En Gaal, de zoon van Ebed, ging uit, en stond aan de deur van de stadspoort; en Abimelech rees op, en al het volk, dat met hem was, uit de achterlage.
36 And when Gaal had seen the people, he said to Zebul, “Behold, a multitude is descending from the mountains.” And he responded to him, “You are seeing the shadows of the mountains, as if they were the heads of men, and so you are being deceived by this error.”
Als Gaal dat volk zag, zo zeide hij tot Zebul: Zie, er komt volk af van de hoogten der bergen. Zebul daarentegen zeide tot hem: Gij ziet de schaduw der bergen voor mensen aan.
37 Again, Gaal said, “Behold, a people is descending from the middle of the land, and one company is arriving by the way that looks towards the oak.”
Maar Gaal voer wijders voort te spreken en zeide: Zie daar volk, afkomende uit het midden des lands, en een hoop komt van den weg van den eik Meonenim.
38 And Zebul said to him: “Where is your mouth now, with which you said, ‘Who is Abimelech that we should serve him?’ Is this not the people that you were despising? Go out and fight against him.”
Toen zeide Zebul tot hem: Waar is nu uw mond, waarmede gij zeidet: Wie is Abimelech, dat wij hem zouden dienen? is niet dit het volk, dat gij veracht hebt? trek toch nu uit en strijd tegen hem!
39 Therefore, Gaal went out, with the people of Shechem watching, and he fought against Abimelech,
En Gaal trok uit voor het aangezicht der burgeren van Sichem, en hij streed tegen Abimelech.
40 who pursued him, fleeing, and drove him into the city. And many were cut down on his side, even to the gate of the city.

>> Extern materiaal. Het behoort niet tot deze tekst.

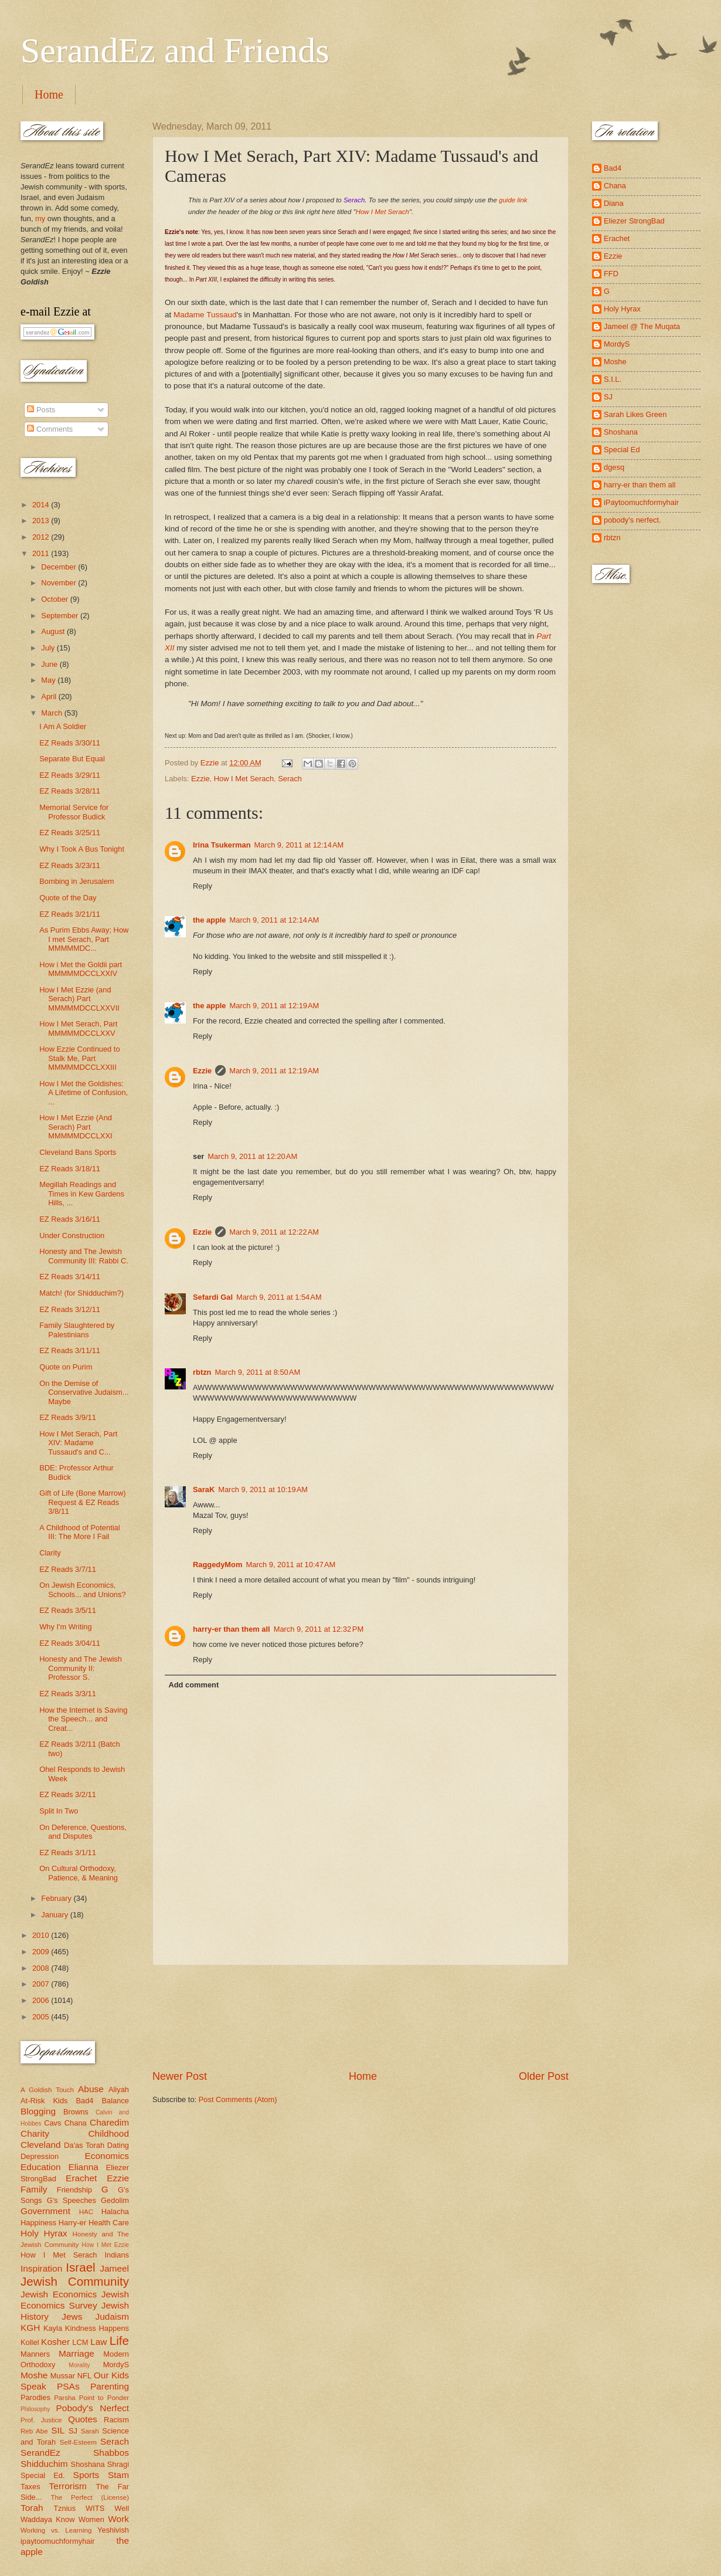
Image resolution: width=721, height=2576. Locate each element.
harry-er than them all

En Abimelech jaagde hem na, want hij vlood voor zijn aangezicht; en er vielen vele verslagenen tot aan de deur der stads poort.
41 And Abimelech made camp at Arumah. But Zebul expelled Gaal and his companions from the city, and he would not permit them to remain in it.
Abimelech nu bleef te Aruma; en Zebul verdreef Gaal en zijn broederen, dat zij te Sichem niet mochten wonen.
42 Therefore, on the following day, the people departed into the field. And when this had been reported to Abimelech,
En het geschiedde des anderen daags dat het volk uittrok in het veld, en zij zeiden het Abimelech aan.
43 he took his army, and divided it into three companies, and he placed ambushes in the fields. And seeing that the people had departed from the city, he rose up and rushed upon them,
Toen nam hij het volk, en deelde hen in drie hopen, en hij legde lagen in het veld; en hij zag toe, en ziet, het volk trok uit de stad, zo maakte hij zich tegen hen op, en sloeg hen.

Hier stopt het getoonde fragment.